"Todd's 'Foods To Avoid!': The 2006 Edition!"
Okay, okay, I admit, I haven't done a 2005 Edition of "Foods To Avoid!", but just go with me on this one. I've ate a wide variety of foods that were not only tasty, but also apparently revolting to my Digestive System, and heeerrreeee weee gooooo!!!
1.) Buffalo Wings: Ah, Buffalo Wings: Sweet, Delectable, Tasty (and sometimes Tangy) little chicken legs dipped in a delicious sauce named from it's city of origin: Buffalo, New York. Now I'm not saying these things aren't delicious or a good snack every now and again, but they don't go well with Beer, and since they're served largely in Sports Bars with a side of Celery, it's a powder-keg of Flatulence served up by the Dozen. First off, the dipping sauces are mainly known to be Ranch or Blue Cheese Dressing, and we all know what those are, don't we? Dairy Products. Now, let's combine all four of these elements: Alcohol, Spice, Grease and Dairy.

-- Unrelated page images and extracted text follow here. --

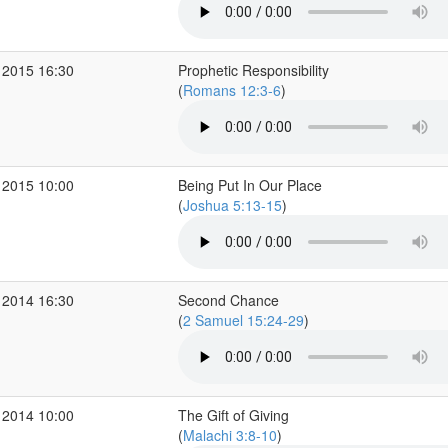
 2015 16:30
Prophetic Responsibility
(
Romans 12:3-6
)
 2015 10:00
Being Put In Our Place
(
Joshua 5:13-15
)
 2014 16:30
Second Chance
(
2 Samuel 15:24-29
)
 2014 10:00
The Gift of Giving
(
Malachi 3:8-10
)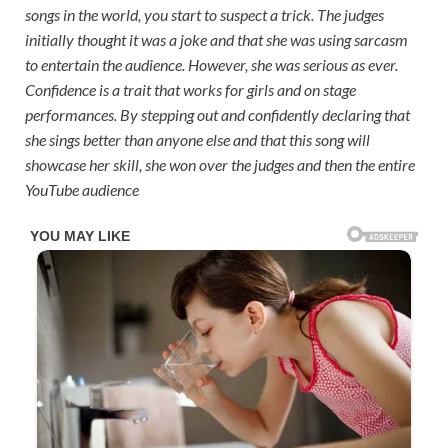
songs in the world, you start to suspect a trick. The judges
initially thought it was a joke and that she was using sarcasm
to entertain the audience. However, she was serious as ever.
Confidence is a trait that works for girls and on stage
performances. By stepping out and confidently declaring that
she sings better than anyone else and that this song will
showcase her skill, she won over the judges and then the entire
YouTube audience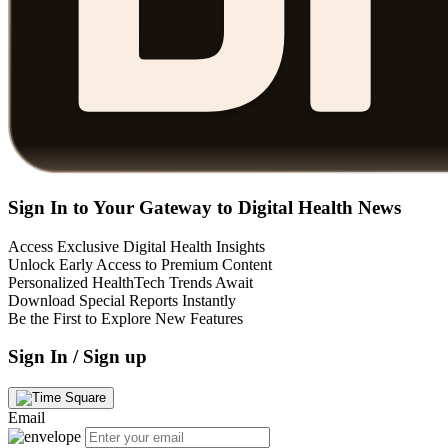
Sign In to Your Gateway to Digital Health News
Access Exclusive Digital Health Insights
Unlock Early Access to Premium Content
Personalized HealthTech Trends Await
Download Special Reports Instantly
Be the First to Explore New Features
Sign In / Sign up
Email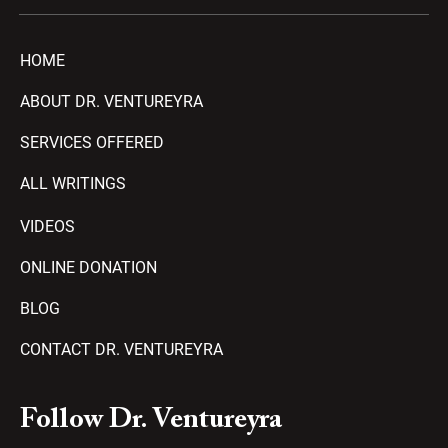
HOME
ABOUT DR. VENTUREYRA
SERVICES OFFERED
ALL WRITINGS
VIDEOS
ONLINE DONATION
BLOG
CONTACT DR. VENTUREYRA
F
Y
T
A
P
Follow Dr. Ventureyra
a
o
e
m
l
c
u
l
a
a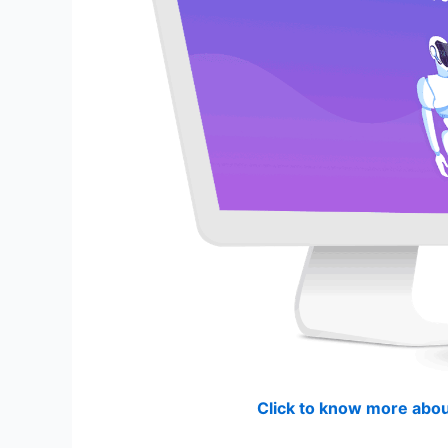
Click to know more abou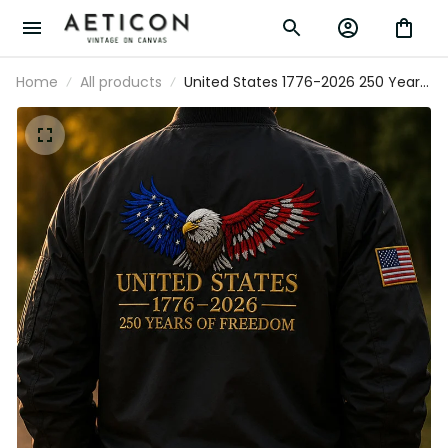
Home
All products
United States 1776-2026 250 Years
Of Freedom Printed Bomber Jacket
Patriotic Eagle USA Flag Father’s
Day Gift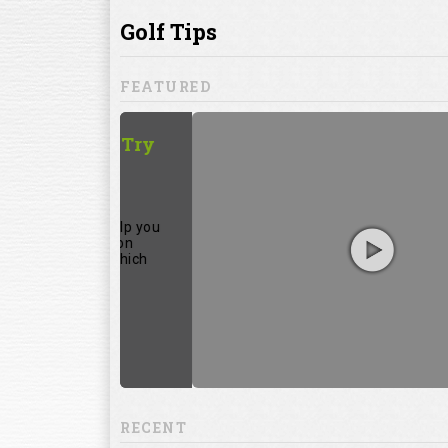
ill to help you
focuses on
ents, which
RECENT
13:20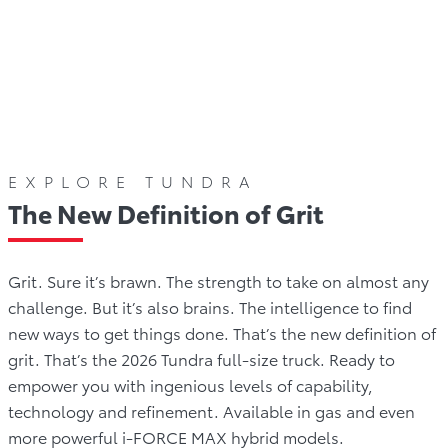
llery
Offers
Comparison
Reviews
Awards
EXPLORE TUNDRA
The New Definition of Grit
Grit. Sure it’s brawn. The strength to take on almost any
challenge. But it’s also brains. The intelligence to find
new ways to get things done. That’s the new definition of
grit. That’s the 2026 Tundra full-size truck. Ready to
empower you with ingenious levels of capability,
technology and refinement. Available in gas and even
more powerful i-FORCE MAX hybrid models.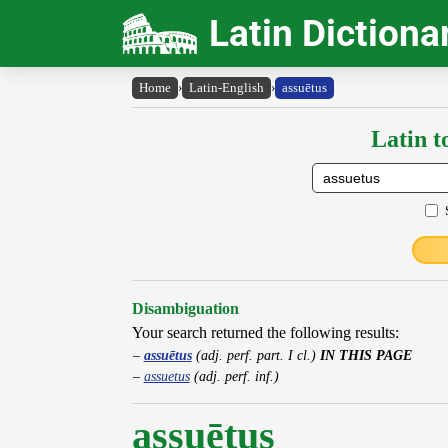
Latin Dictiona
Home
›
Latin-English
›
assuētus
Latin t
Disambiguation
Your search returned the following results:
assuētus
(adj. perf. part. I cl.)
IN THIS PAGE
assuetus
(adj. perf. inf.)
assuētus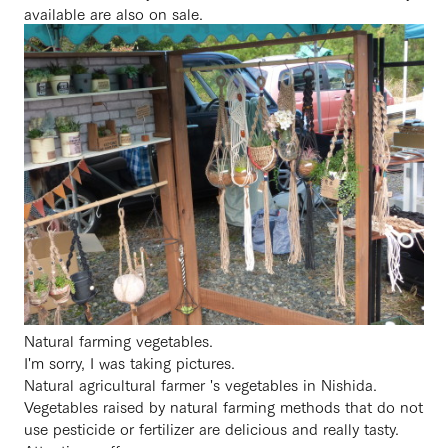
available are also on sale.
Natural farming vegetables.
I'm sorry, I was taking pictures.
Natural agricultural farmer 's vegetables in Nishida.
Vegetables raised by natural farming methods that do not
use pesticide or fertilizer are delicious and really tasty.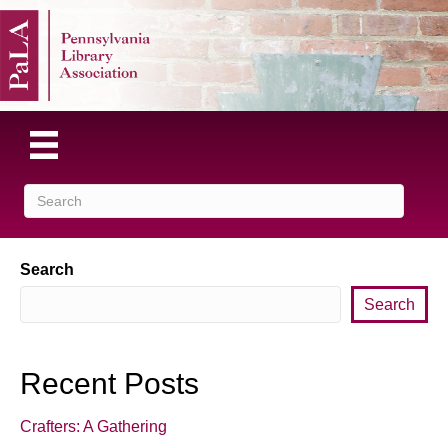
Search
Search
Recent Posts
Crafters: A Gathering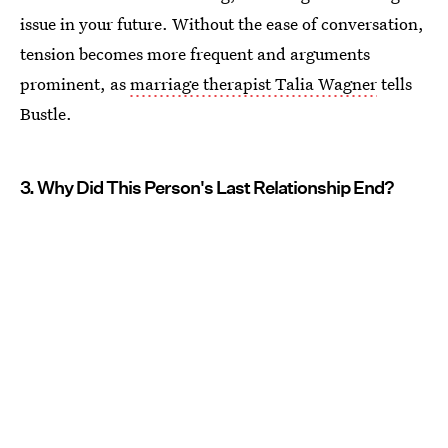
issue in your future. Without the ease of conversation,
tension becomes more frequent and arguments
prominent, as
marriage therapist Talia Wagner
tells
Bustle.
3. Why Did This Person's Last Relationship End?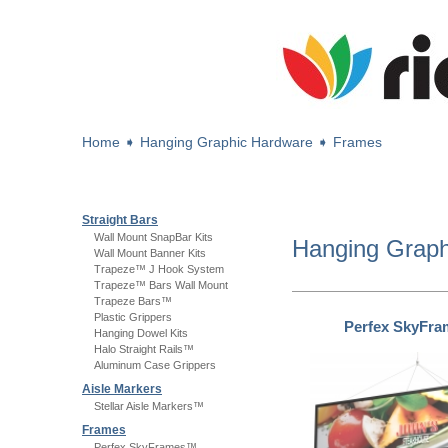
Home
➧
Hanging Graphic Hardware
➧
Frames
Straight Bars
Wall Mount SnapBar Kits
Hanging Grap
Wall Mount Banner Kits
Trapeze™ J Hook System
Trapeze™ Bars Wall Mount
Trapeze Bars™
Plastic Grippers
Perfex SkyFr
Hanging Dowel Kits
Halo Straight Rails™
Aluminum Case Grippers
Aisle Markers
Stellar Aisle Markers™
Frames
Perfex SkyFrames™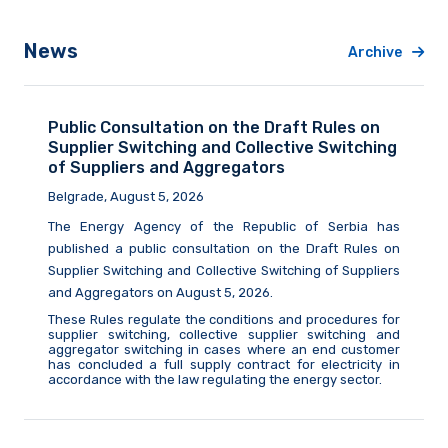
News
Archive
Public Consultation on the Draft Rules on
Supplier Switching and Collective Switching
of Suppliers and Aggregators
Belgrade, August 5, 2026
The Energy Agency of the Republic of Serbia
has
published a public consultation on the Draft Rules on
Supplier Switching and Collective Switching of Suppliers
and Aggregators on August
5,
2026.
These Rules regulate the conditions and procedures for
supplier switching, collective supplier switching and
aggregator switching in cases where an end customer
has concluded a full supply contract for electricity in
accordance with the law
regulating
the energy sector.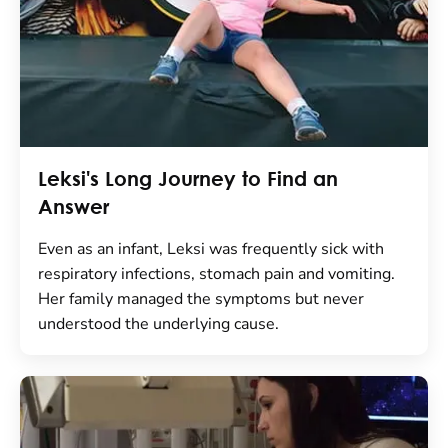
Leksi's Long Journey to Find an
Answer
Even as an infant, Leksi was frequently sick with
respiratory infections, stomach pain and vomiting.
Her family managed the symptoms but never
understood the underlying cause.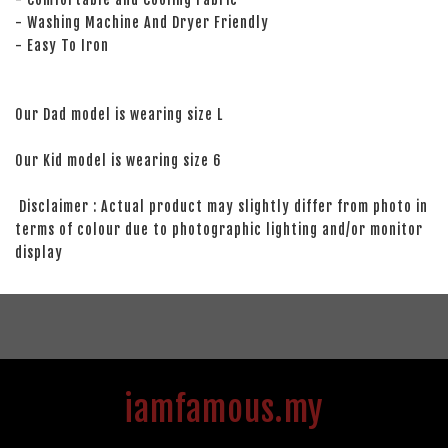
- Washing Machine And Dryer Friendly
- Easy To Iron
Our Dad model is wearing size L
Our Kid model is wearing size 6
Disclaimer : Actual product may slightly differ from photo in
terms of colour due to photographic lighting and/or monitor
display
iamfamous.my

I'm pretty sure that's what many would describe this as a "Molotov Cocktail" in your stomach; waiting until you're in your fourth hour of REM sleep until it erupts with a quality of diarrhea that can only be aquired from the water in third-world countries such as India and Mexico. The first warning sign is, of course, "The Gurgles". Now you face the dilemma of getting from your bed to the toilet without letting a couple pints of fluid stain your carpet, don't you? Well, if this ever happens to you, as you're sitting on the toilet losing seven pounds of fluid through (hopefully) only one orifice of your body, you'll probably be thinking, "Aw crap, Todd wasn't kidding!"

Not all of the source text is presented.